"[H]umans and starfish have a common ancestor back in the Ediacaran
period, implying that the shared details of their biology – including
body cavities, guts, nervous systems and more – must have been present
then, too."
Adelaide, Australia, May 2009.
We are waiting for the departure of the Ghan,
Two days' worth of bizarre train ride heading due north,
Through the navel of Alice Springs, up to Darwin.
Huzzah, the dawn of the twenty-first century
Of the revised, Gregorian, Common Era.
Piped-in pop tunes from a computer will soothe us.
We will watch a flat pink sunrise over Outback.
We will invent and play our own version of Scrabble,
Twentieth-century board game, while we wonder
About the joy of a train just for us tourists.
Before the train, we wander, visit museums.
In one, a mudflat turned stone and buried a few
Hundreds of millions of years now stands upended
As a lucite-shrouded wall of puzzling fossils.
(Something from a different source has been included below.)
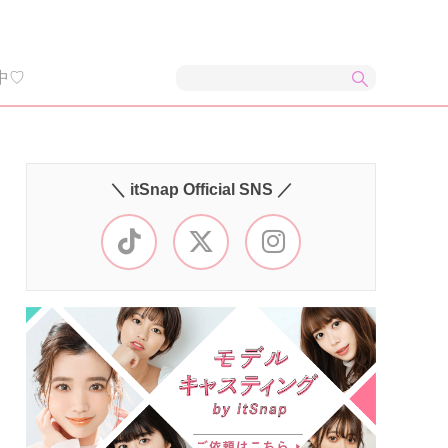
中♡
＼ itSnap Official SNS ／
Behold, the remains of the Ediacaran,
Before the shales of the Cambrian explosion.
These relatives of the ancestors of starfish
And humans, hence everything betwixt and between,
"Body cavities, guts, nervous systems and more,"
Here compressed and lovingly sketched for the tourists
As a wall-sized accompaniment to the mud,
Make me want to write something clever, a mash note
My ancestors could understand, surreptitious
And tucked into a crevice, the way I once left
My tiny, aphoristic prayer, "life is a force
That feeds on its forms," rolled in a scrap of paper
Like those the devout tuck into the Wailing Wall,
Except that I secreted mine in the buried
Wall of the Roman outpost of Colonium.
But this lucite allows no worshipful protests
Pressed into death, and ancestors can't understand.
A world is one entanglement of lies and love,
A memory that can't know what it's forgotten,
And we get on the train named for camel country
That rattles across the dirt of the kangaroo.